■ PROMPT
Below are records. Find each line in them that holds the word "tiles" and copy it.

■ DATA

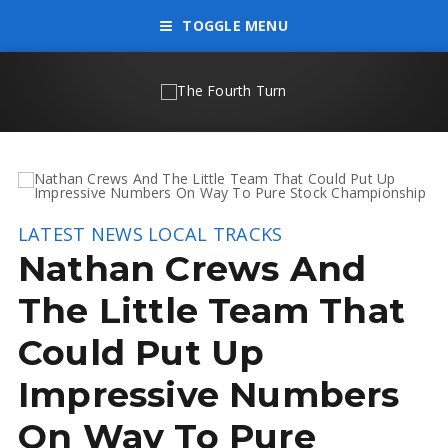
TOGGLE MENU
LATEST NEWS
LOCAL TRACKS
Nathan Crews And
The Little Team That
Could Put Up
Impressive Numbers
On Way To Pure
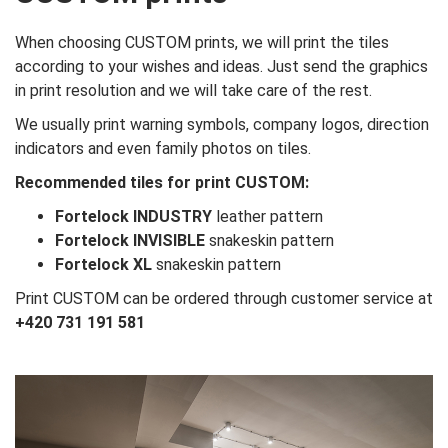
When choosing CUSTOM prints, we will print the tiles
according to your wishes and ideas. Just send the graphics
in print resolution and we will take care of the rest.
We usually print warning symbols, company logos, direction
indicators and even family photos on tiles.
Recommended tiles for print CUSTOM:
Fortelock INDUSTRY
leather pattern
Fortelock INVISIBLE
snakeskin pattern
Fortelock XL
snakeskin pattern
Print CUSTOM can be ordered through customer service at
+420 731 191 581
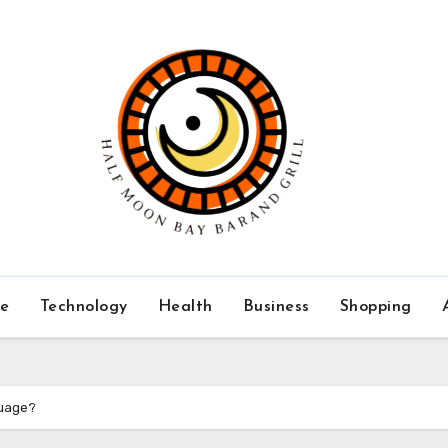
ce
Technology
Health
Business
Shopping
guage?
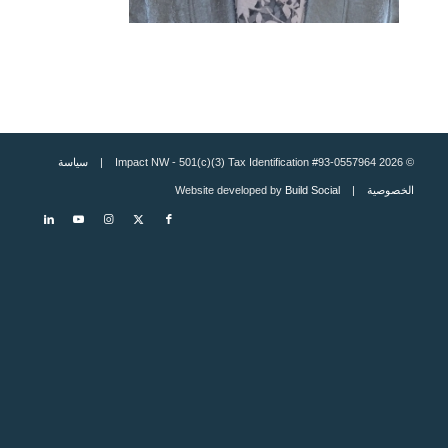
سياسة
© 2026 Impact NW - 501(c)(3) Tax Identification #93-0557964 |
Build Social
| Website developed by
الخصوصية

==

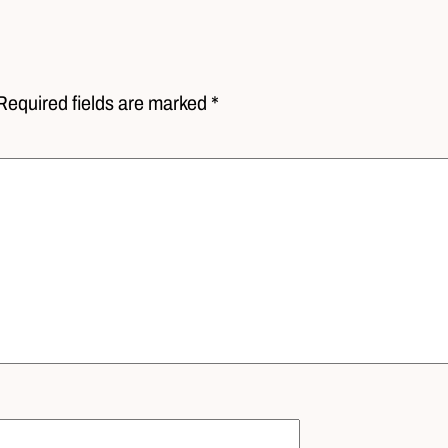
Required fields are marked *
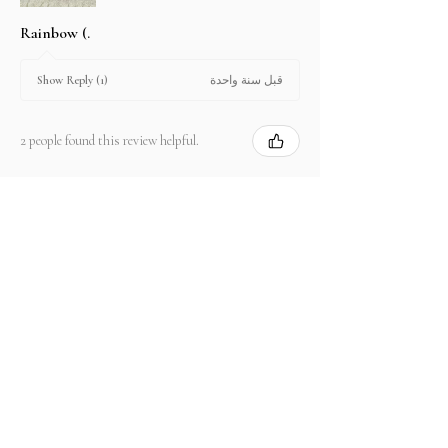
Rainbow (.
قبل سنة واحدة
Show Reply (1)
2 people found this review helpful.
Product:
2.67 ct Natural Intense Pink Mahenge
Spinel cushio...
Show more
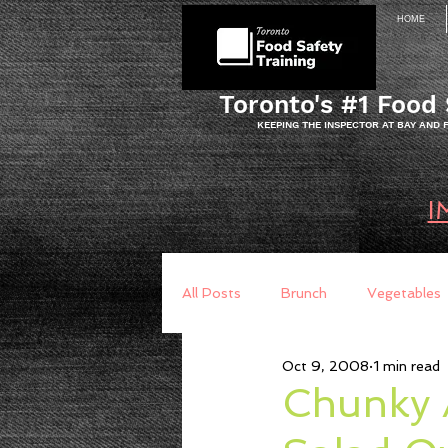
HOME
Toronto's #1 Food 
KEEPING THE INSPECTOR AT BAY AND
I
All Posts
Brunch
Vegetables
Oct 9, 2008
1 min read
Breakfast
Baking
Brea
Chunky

■ SOLVED EXERCISE
When choosing CUSTOM prints, we will print the tiles
indicators and even family photos on tiles.
Recommended tiles for print CUSTOM:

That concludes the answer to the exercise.